### YOUR ASSIGNMENT
If a line in the entries below holds the string "each", copy it.

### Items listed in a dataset
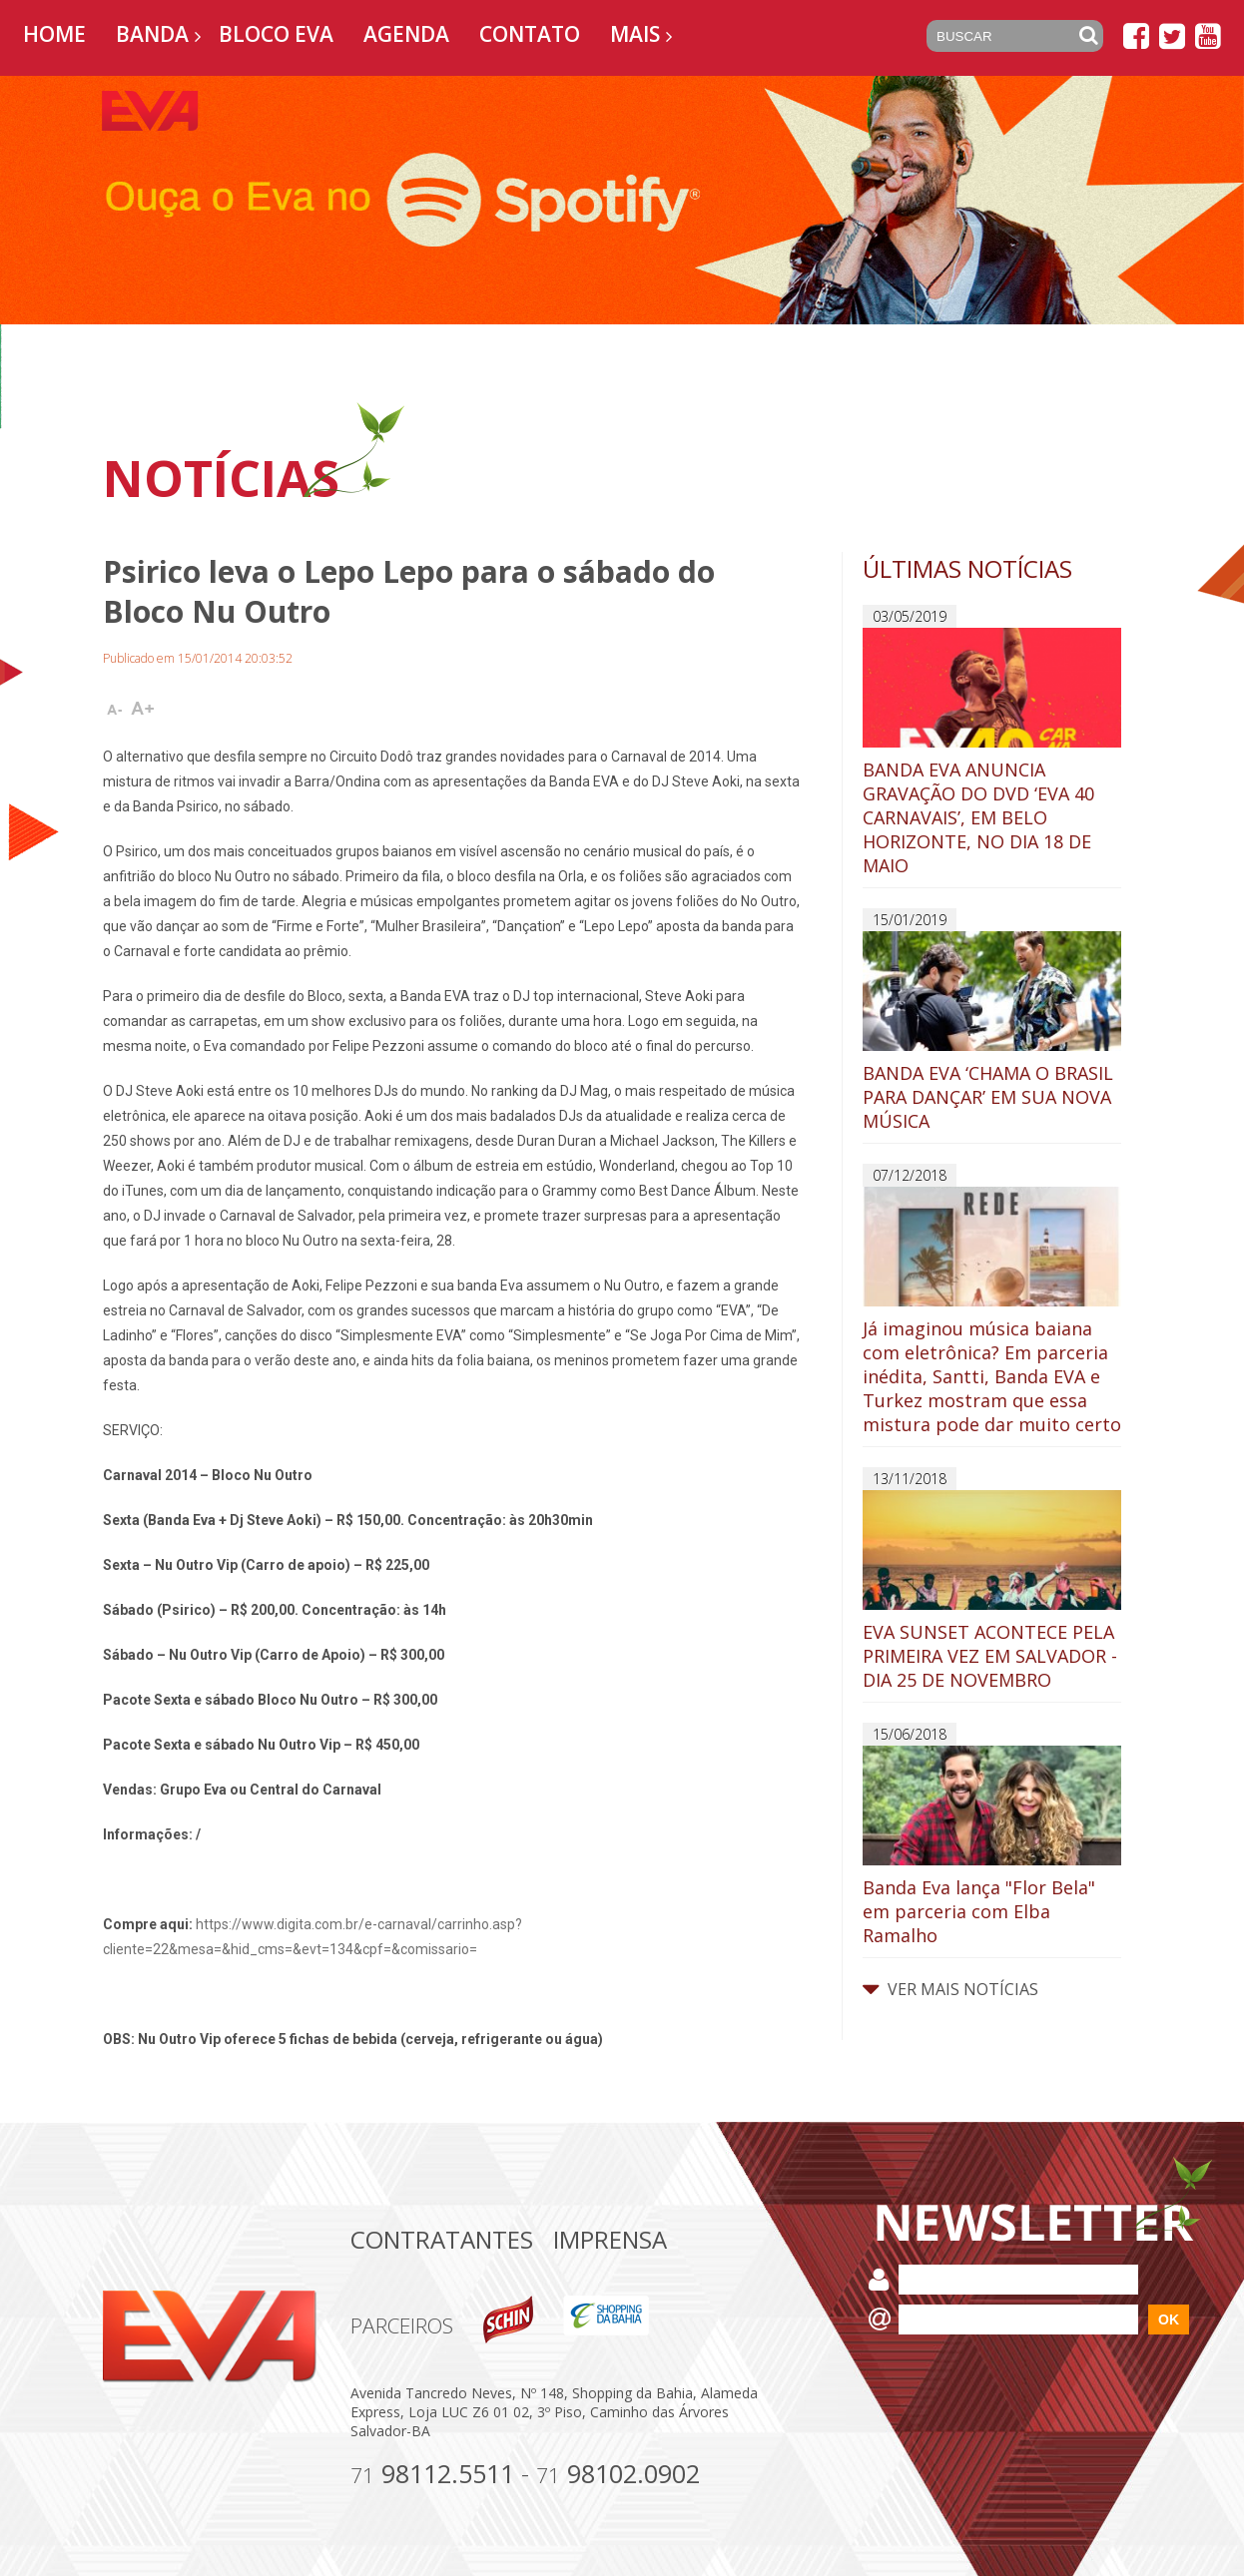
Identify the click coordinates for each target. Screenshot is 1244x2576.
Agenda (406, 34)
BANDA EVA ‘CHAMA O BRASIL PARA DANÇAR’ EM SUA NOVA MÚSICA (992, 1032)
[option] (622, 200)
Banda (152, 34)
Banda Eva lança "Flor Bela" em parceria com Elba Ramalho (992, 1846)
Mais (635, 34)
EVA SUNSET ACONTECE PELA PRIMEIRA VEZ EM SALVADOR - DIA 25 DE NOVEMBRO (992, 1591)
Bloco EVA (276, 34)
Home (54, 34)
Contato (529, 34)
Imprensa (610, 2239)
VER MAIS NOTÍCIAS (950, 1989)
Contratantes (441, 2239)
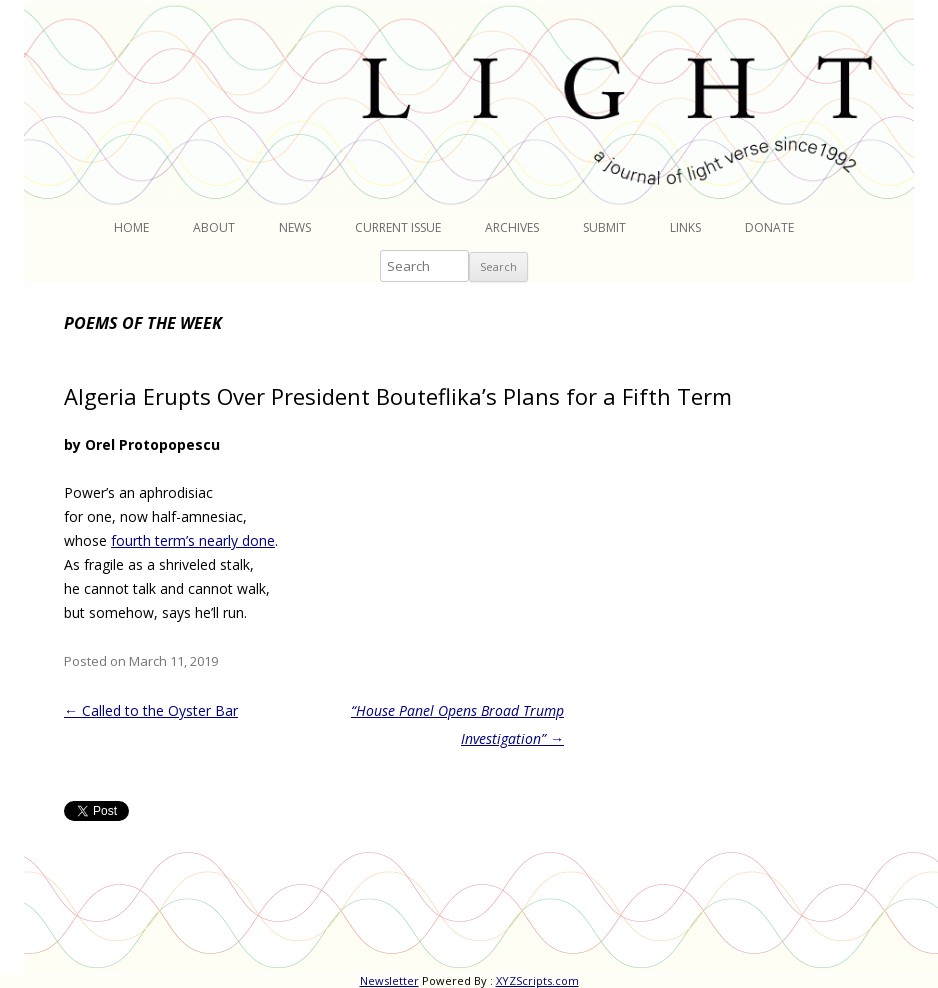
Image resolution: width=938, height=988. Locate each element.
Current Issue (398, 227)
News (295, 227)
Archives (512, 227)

### EXERCISE OUTPUT
Identify the click coordinates for each target. Screenshot is 1244x2576.
Image resolution: width=938, height=988. Locate each element.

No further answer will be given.